* _What the exercise asks_: Below are the records. List every line holding the word "Macroeconomia".

* _Data supplied_:
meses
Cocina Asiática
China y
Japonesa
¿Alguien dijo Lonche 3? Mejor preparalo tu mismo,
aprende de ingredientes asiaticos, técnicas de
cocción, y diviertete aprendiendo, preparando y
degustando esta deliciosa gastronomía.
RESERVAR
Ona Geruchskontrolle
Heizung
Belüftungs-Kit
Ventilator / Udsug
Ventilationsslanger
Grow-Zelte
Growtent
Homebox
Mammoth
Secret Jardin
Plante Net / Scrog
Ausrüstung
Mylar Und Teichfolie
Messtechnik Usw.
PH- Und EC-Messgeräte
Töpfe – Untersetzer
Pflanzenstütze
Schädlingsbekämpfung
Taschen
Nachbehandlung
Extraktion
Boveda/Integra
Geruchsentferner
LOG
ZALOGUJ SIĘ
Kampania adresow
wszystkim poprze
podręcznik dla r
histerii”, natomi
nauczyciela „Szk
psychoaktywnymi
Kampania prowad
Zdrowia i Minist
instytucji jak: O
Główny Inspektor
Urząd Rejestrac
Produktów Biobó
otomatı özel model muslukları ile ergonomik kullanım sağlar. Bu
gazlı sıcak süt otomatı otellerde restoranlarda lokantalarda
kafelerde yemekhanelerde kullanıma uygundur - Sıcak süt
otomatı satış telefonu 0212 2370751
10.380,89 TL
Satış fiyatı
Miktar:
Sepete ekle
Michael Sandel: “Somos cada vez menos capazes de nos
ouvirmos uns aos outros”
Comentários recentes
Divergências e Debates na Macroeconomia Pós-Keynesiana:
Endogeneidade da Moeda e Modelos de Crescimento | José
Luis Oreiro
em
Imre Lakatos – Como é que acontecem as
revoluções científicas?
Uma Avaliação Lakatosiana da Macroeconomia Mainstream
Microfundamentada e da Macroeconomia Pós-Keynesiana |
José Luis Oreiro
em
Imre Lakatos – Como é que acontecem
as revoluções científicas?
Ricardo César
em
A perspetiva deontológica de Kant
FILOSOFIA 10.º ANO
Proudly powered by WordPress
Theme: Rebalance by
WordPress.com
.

* _Output_:
Divergências e Debates na Macroeconomia Pós-Keynesiana:
Uma Avaliação Lakatosiana da Macroeconomia Mainstream
Microfundamentada e da Macroeconomia Pós-Keynesiana |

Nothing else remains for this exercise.